───── Records for this task

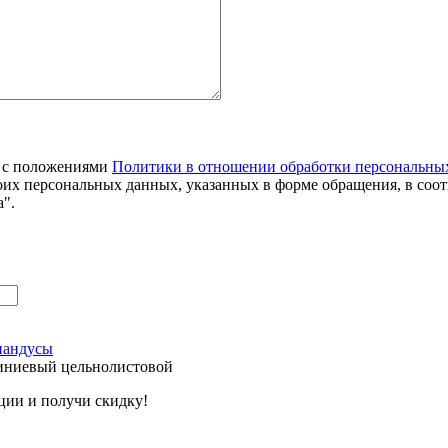
я с положениями
Политики в отношении обработки персональны
оих персональных данных, указанных в форме обращения, в соо
".
пандусы
иниевый цельнолистовой
ции и получи скидку!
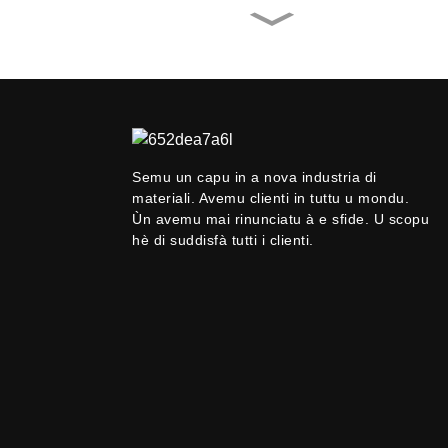
SUOYI Factory Supply
Chromium (III) Ox...
SUOYI Factory Supply
Copper Oxide Ind...
Semu un capu in a nova industria di
materiali. Avemu clienti in tuttu u mondu.
Fornitore Suoyi 99,9%
-99,99% Niobium P...
Ùn avemu mai rinunciatu à e sfide. U scopu
hè di suddisfà tutti i clienti.
SUOYI Factory Supply
Anatase Titanium...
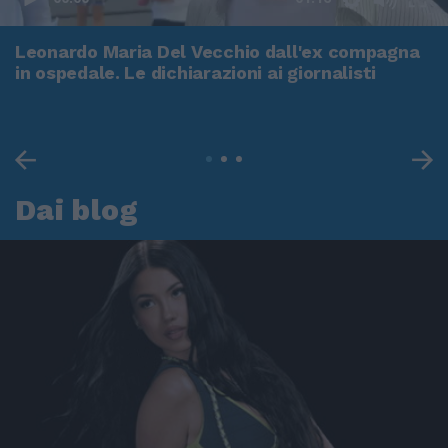
Leonardo Maria Del Vecchio dall'ex compagna
in ospedale. Le dichiarazioni ai giornalisti
Dai blog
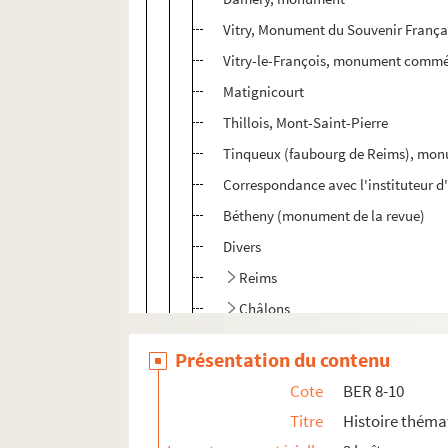
Vitry, Monument du Souvenir França
Vitry-le-François, monument commém
Matignicourt
Thillois, Mont-Saint-Pierre
Tinqueux (faubourg de Reims), mon
Correspondance avec l'instituteur d'
Bétheny (monument de la revue)
Divers
Reims
Châlons
Epernay
Présentation du contenu
BER 8-2. Histoire thématique de Châl
Cote
BER 8-10
BER 9. Histoire thématique de Châlons, b
Titre
Histoire théma
BER 10. Histoire thématique de Châlons, 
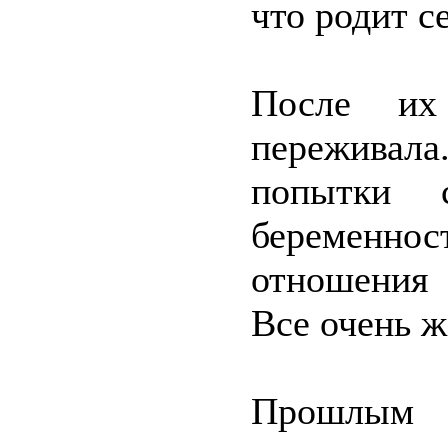
что родит с
После их
переживала
попытки 
беременно
отношения 
Все очень 
Прошлым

──────────

## Exercise instructions:
With pictures left out, repeat exactly the lines from the one containing "Bétheny (monument de la revue)" through the last line of the data above, inclusive, and nothing else.

## Response box:
Bétheny (monument de la revue)
Divers
Reims
Châlons
Epernay
Présentation du contenu
BER 8-2. Histoire thématique de Châl
Cote
BER 8-10
BER 9. Histoire thématique de Châlons, b
Titre
Histoire théma
BER 10. Histoire thématique de Châlons, 
что родит с
После их
переживала
попытки 
беременно
отношения 
Все очень 
Прошлым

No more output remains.